We do not treat data security as a separate service provided to our customers. Security is built in to virtually everything we do. From firewalls to servers to spam filtering, security is a dominant attribute of our product and service offerings. Here are just a few of the tools we use to ensure the security of customers’ data.
Our experts use a variety of methods to secure customer networks beginning with the network firewall. Firewalls are installed at both the perimeter of a customer’s network and within their internal network.
At the perimeter we control the access to customers’ networks from Internet sources. Servers need to be accessed from the Internet in order to enable things like email delivery and web sites. Also, many organizations require their employees to be able to gain access remotely through virtual private network (VPN) connections. The perimeter firewall usually handles access-control and setup for these connections.
Internal firewalls segregate access to internal networks. We often set up demilitarized zones (DMZs) for Internet-facing applications to ensure that if those systems are compromised the rest of the customer’s data is not vulnerable. We also set up segregated networks for organizations to allow guests to access network and Internet resources without gaining access to proprietary data.

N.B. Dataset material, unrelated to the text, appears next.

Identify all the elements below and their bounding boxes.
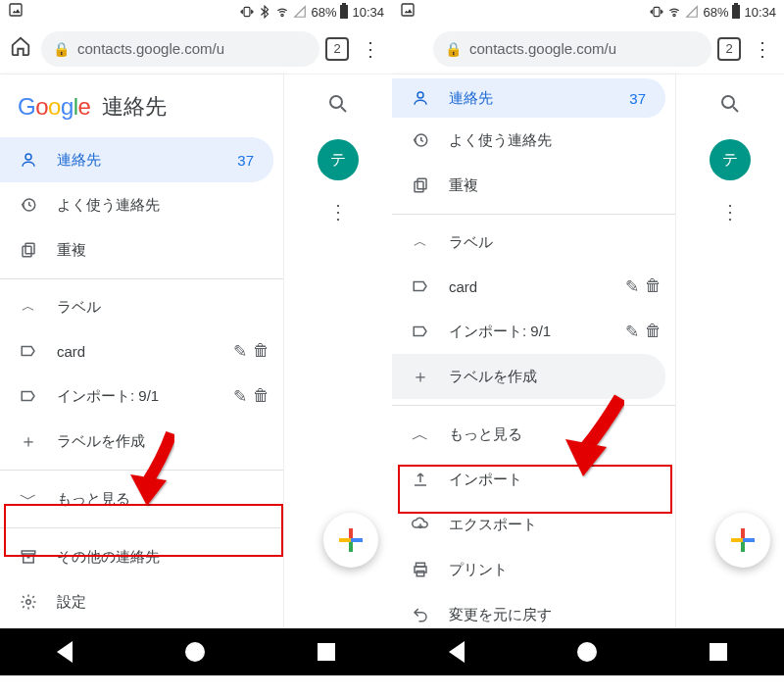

Our firewall-management procedures include an automated daily audit of firewall configuration to ensure that no unauthorized changes have been made. This audit also ensures that all changes made by our staff are accompanied by a ticket explaining the purpose and details of the change.
In addition to auditing firewall configuration we also log attempts to access internal resources through the firewall. These logs are generally retained for at least one year to ensure that they are available if they are needed for tracing the source of an access violation.

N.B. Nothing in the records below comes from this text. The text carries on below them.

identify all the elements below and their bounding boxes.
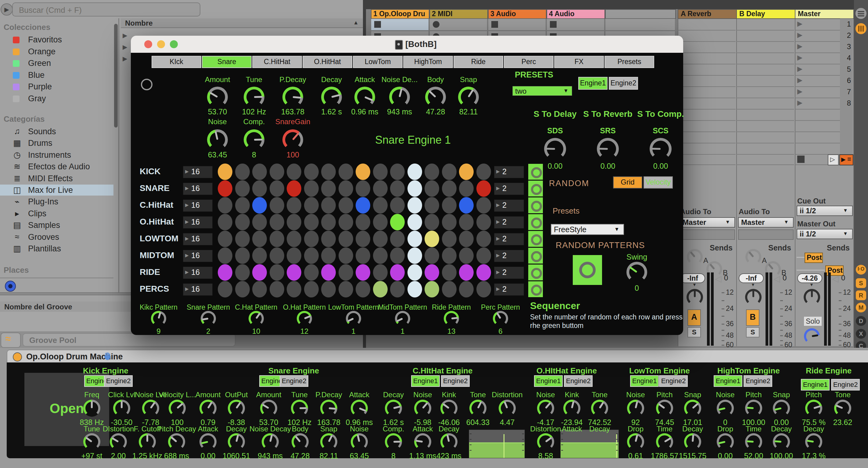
send-a-knob[interactable] <box>687 249 703 265</box>
dev-knob-kick-decay[interactable] <box>228 433 245 450</box>
pattern-knob-8[interactable] <box>493 311 508 326</box>
step-snare-13[interactable] <box>425 180 439 197</box>
step-c.hithat-6[interactable] <box>304 197 319 213</box>
scene-slot[interactable] <box>678 98 736 110</box>
dev-knob-kick-distortion[interactable] <box>110 433 127 450</box>
step-snare-10[interactable] <box>373 180 388 197</box>
pattern-knob-6[interactable] <box>395 311 410 326</box>
dev-knob-kick-click lvl[interactable] <box>113 400 130 417</box>
step-c.hithat-5[interactable] <box>287 197 301 213</box>
step-c.hithat-14[interactable] <box>442 197 457 213</box>
step-c.hithat-8[interactable] <box>339 197 353 213</box>
seq-bars-box[interactable]: ▶2 <box>494 200 524 212</box>
scene-fire-icon[interactable]: ▶ <box>797 54 802 62</box>
step-percs-15[interactable] <box>459 281 474 297</box>
step-kick-12[interactable] <box>407 164 422 180</box>
snare-knob-snap[interactable] <box>458 87 479 107</box>
dev-knob-snare-decay[interactable] <box>385 400 402 417</box>
dev-knob-o.hithat-distortion[interactable] <box>537 433 554 450</box>
seq-row-toggle[interactable] <box>528 281 543 297</box>
step-kick-16[interactable] <box>476 164 491 180</box>
step-kick-14[interactable] <box>442 164 457 180</box>
step-percs-12[interactable] <box>407 281 422 297</box>
snare-knob-comp.[interactable] <box>244 129 265 150</box>
scene-slot[interactable] <box>736 41 794 53</box>
step-o.hithat-6[interactable] <box>304 214 319 230</box>
engine1-button[interactable]: Engine1 <box>411 375 440 387</box>
tab-presets[interactable]: Presets <box>604 56 654 68</box>
engine2-button[interactable]: Engine2 <box>831 379 860 390</box>
step-kick-6[interactable] <box>304 164 319 180</box>
step-o.hithat-9[interactable] <box>355 214 370 230</box>
step-c.hithat-2[interactable] <box>235 197 250 213</box>
step-lowtom-9[interactable] <box>355 231 370 247</box>
step-percs-1[interactable] <box>218 281 232 297</box>
step-snare-1[interactable] <box>218 180 232 197</box>
grid-button[interactable]: Grid <box>613 176 642 188</box>
step-midtom-15[interactable] <box>459 247 474 264</box>
dev-knob-hightom-decay[interactable] <box>773 433 790 450</box>
engine2-button[interactable]: Engine2 <box>441 375 470 387</box>
step-snare-9[interactable] <box>355 180 370 197</box>
step-ride-8[interactable] <box>339 264 353 281</box>
scene-fire-icon[interactable]: ▶ <box>797 20 802 28</box>
scene-fire-icon[interactable]: ▶ <box>797 99 802 107</box>
step-lowtom-15[interactable] <box>459 231 474 247</box>
snare-knob-decay[interactable] <box>321 87 342 107</box>
seq-length-box[interactable]: ▶16 <box>183 267 213 279</box>
crossfade-assign-a[interactable]: A <box>687 309 701 326</box>
step-midtom-10[interactable] <box>373 247 388 264</box>
step-ride-10[interactable] <box>373 264 388 281</box>
dev-knob-c.hithat-distortion[interactable] <box>499 400 516 417</box>
fader-handle-icon[interactable]: ◁ <box>715 274 722 284</box>
dev-knob-c.hithat-decay[interactable] <box>440 433 458 450</box>
step-percs-9[interactable] <box>355 281 370 297</box>
step-percs-7[interactable] <box>321 281 336 297</box>
step-o.hithat-8[interactable] <box>339 214 353 230</box>
step-kick-8[interactable] <box>339 164 353 180</box>
step-c.hithat-16[interactable] <box>476 197 491 213</box>
step-midtom-6[interactable] <box>304 247 319 264</box>
dev-knob-c.hithat-attack[interactable] <box>414 433 431 450</box>
scene-slot[interactable] <box>678 131 736 143</box>
pattern-knob-3[interactable] <box>249 311 264 326</box>
session-record-button[interactable]: ▶≡ <box>839 154 854 165</box>
step-ride-4[interactable] <box>270 264 284 281</box>
step-snare-16[interactable] <box>476 180 491 197</box>
dev-knob-ride-pitch[interactable] <box>805 400 822 417</box>
rail-badge-m[interactable]: M <box>856 303 866 313</box>
dev-knob-hightom-drop[interactable] <box>717 433 734 450</box>
dev-knob-snare-body[interactable] <box>291 433 309 450</box>
volume-value[interactable]: -Inf <box>680 273 705 283</box>
cue-out-dropdown[interactable]: ii 1/2▼ <box>797 206 853 216</box>
send-a-knob[interactable] <box>745 249 761 265</box>
step-snare-7[interactable] <box>321 180 336 197</box>
step-c.hithat-3[interactable] <box>252 197 267 213</box>
dev-knob-snare-noise[interactable] <box>351 433 368 450</box>
dev-knob-hightom-snap[interactable] <box>773 400 790 417</box>
fader-bar[interactable] <box>824 272 827 346</box>
seq-length-box[interactable]: ▶16 <box>183 233 213 245</box>
scene-slot[interactable] <box>736 64 794 76</box>
step-kick-13[interactable] <box>425 164 439 180</box>
dev-knob-lowtom-noise[interactable] <box>627 400 644 417</box>
seq-length-box[interactable]: ▶16 <box>183 250 213 262</box>
volume-value[interactable]: -Inf <box>739 273 764 283</box>
fader-bar[interactable] <box>711 272 714 346</box>
dev-knob-snare-amount[interactable] <box>260 400 277 417</box>
step-o.hithat-12[interactable] <box>407 214 422 230</box>
hand-drag-icon[interactable] <box>102 351 112 362</box>
scene-slot[interactable] <box>736 98 794 110</box>
master-solo-button[interactable]: Solo <box>803 316 822 326</box>
step-kick-10[interactable] <box>373 164 388 180</box>
step-lowtom-4[interactable] <box>270 231 284 247</box>
step-percs-11[interactable] <box>390 281 405 297</box>
seq-length-box[interactable]: ▶16 <box>183 200 213 212</box>
dev-knob-kick-attack[interactable] <box>199 433 217 450</box>
dev-knob-kick-velocity l...[interactable] <box>169 400 186 417</box>
scene-slot[interactable] <box>678 143 736 155</box>
step-kick-2[interactable] <box>235 164 250 180</box>
snare-knob-noise de...[interactable] <box>389 87 410 107</box>
menu-icon[interactable] <box>856 8 866 19</box>
step-lowtom-11[interactable] <box>390 231 405 247</box>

Cryptography allows us to transmit data over the Internet and other media in a way that makes it extremely difficult for others to view that data. We use cryptography in many parts of our information exchange with customers and encourage customers to use it in key areas of their operations as well.

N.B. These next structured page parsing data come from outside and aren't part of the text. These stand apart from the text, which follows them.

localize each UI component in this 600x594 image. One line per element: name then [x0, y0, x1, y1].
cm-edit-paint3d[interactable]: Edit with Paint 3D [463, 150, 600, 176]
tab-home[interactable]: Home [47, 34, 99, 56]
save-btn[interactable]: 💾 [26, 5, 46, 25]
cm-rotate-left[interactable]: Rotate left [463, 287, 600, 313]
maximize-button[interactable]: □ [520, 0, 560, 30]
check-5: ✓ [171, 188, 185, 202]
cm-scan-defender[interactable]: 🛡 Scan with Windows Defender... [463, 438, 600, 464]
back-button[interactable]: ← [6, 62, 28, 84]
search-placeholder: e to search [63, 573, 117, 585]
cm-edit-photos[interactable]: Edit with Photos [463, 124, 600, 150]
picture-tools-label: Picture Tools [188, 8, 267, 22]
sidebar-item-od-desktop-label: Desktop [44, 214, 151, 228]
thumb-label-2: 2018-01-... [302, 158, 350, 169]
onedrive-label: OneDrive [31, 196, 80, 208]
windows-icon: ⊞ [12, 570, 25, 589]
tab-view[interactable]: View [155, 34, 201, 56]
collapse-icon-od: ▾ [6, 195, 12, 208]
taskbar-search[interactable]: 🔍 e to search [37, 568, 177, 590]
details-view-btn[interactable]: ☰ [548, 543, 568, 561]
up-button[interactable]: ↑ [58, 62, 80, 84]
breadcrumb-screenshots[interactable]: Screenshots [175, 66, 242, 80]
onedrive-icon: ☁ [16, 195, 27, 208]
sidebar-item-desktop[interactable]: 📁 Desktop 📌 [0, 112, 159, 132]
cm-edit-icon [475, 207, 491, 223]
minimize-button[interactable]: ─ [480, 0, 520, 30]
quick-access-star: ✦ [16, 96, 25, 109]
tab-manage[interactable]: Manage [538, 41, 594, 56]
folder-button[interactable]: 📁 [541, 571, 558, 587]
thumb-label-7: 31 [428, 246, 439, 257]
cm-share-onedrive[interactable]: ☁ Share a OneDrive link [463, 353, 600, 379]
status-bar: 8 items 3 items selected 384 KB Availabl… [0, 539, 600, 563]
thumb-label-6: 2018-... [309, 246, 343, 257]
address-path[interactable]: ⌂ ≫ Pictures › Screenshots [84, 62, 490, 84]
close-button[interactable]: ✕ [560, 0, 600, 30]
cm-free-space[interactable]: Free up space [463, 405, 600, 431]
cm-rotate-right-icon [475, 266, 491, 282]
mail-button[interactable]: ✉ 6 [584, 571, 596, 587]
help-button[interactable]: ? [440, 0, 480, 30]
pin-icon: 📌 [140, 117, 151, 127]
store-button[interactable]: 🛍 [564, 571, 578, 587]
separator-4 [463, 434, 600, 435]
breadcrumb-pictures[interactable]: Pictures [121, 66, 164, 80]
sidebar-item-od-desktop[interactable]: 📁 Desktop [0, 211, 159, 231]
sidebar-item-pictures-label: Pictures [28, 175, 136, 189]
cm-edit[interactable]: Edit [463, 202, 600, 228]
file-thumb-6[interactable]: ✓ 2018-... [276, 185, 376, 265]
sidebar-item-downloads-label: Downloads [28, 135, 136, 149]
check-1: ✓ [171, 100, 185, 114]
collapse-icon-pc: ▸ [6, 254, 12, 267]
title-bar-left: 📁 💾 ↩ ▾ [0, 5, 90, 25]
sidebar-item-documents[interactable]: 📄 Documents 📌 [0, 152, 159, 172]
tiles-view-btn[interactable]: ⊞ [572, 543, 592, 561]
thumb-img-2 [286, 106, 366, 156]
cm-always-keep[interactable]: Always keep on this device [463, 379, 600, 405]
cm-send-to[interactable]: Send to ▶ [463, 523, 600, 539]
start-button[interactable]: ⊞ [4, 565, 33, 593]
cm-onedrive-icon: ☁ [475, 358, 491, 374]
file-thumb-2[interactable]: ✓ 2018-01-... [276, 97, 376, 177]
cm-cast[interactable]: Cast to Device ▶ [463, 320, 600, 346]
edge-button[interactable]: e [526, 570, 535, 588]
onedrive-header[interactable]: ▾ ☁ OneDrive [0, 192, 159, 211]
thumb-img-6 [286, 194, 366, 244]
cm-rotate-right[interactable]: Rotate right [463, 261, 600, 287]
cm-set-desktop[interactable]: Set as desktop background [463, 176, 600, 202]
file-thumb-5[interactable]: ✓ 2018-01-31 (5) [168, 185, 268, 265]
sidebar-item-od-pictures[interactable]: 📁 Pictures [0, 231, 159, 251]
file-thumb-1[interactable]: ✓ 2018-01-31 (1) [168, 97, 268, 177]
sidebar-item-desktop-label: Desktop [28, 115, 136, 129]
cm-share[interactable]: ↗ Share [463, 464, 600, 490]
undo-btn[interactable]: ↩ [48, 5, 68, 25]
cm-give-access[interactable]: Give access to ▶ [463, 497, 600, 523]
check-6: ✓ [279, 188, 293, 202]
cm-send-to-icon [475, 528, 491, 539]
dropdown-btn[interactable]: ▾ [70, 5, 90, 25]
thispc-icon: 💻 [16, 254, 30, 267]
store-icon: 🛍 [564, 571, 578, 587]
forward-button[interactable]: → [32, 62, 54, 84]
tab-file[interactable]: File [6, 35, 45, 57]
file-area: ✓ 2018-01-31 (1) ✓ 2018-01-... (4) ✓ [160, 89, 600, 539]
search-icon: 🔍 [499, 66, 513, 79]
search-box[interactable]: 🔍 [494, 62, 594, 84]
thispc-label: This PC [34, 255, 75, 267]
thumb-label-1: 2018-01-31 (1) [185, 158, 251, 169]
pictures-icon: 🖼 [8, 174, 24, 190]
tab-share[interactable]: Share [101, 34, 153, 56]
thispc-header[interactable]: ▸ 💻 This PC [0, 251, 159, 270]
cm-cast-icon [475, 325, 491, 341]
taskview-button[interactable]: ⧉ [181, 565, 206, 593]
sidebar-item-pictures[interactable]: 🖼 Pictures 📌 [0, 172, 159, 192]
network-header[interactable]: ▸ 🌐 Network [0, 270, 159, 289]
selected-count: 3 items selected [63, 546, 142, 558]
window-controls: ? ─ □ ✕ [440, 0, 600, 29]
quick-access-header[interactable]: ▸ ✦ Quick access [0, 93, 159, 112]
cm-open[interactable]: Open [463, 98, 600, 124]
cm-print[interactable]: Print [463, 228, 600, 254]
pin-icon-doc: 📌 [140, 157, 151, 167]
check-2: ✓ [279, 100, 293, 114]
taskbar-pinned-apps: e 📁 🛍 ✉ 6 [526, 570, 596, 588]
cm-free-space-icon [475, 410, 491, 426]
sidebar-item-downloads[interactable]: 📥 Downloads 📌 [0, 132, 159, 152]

Whenever possible we use AES-256 or 3DES encryption with 2048-bit RSA keys signed by either our certificate authority or a trusted public authority. Using these high-grade ciphers mitigates the risk of an outside party gaining access to private data.
We encourage our customers to adopt best practices for both physical and logical access controls. For physical access controls it is essential that servers are located in a place where admittance can be limited to people who have a need to access them.
Logical access controls are also important. Ensuring that users have access to only the data they need to do their job is essential. By securing data access within a company we mitigate the risk of rogue employees gaining access to data they should not have. In the case of a compromised user account or password, these controls also limit the amount of data that can be compromised.
In order to safeguard the access controls our customers have in place, our systems perform a series of audits on a daily basis. These audits fall into two categories: privilege-level audits and access-control-list audits.
The privilege-level audits review the access level and group membership of each user in a customer’s domain. If unauthorized changes are made to a user’s account they are detected and reviewed by a technician who can take corrective action. These audits also detect new user accounts that are created for the purpose of subverting access controls.
The access-control-list audits review the access controls set on key file-storage locations within the customer’s network. If unauthorized changes are made, they will be detected and reviewed by a technician. That technician can then work with the customer to determine corrective action.
In order to establish strong security you must first have strong authentication. For most companies this usually means ensuring their users have strong passwords that are of sufficient length and contain mixed case letters, numbers, and/or symbols. For customers where security risks are more elevated we set up multi-factor authentication systems where must have some token in addition to their password to gain access to the company’s systems. This token can be a fingerprint, a key fob, or some other device. We work with customers to determine the appropriate level of authentication and build the systems to enforce the customer’s policy.
We’ve partnered with Trend Micro to provide malware blocking and URL filtering to our customers. Trend Micro has a comprehensive tool suite, and more importantly, they have the best track record of detecting and blocking malware among their peers.
We offer cloud-based email spam and malware filtering from both Microsoft and SpamHero. These tools detect unsolicited email along with email that contains viruses or other malware and prevents those messages from getting to users’ inboxes.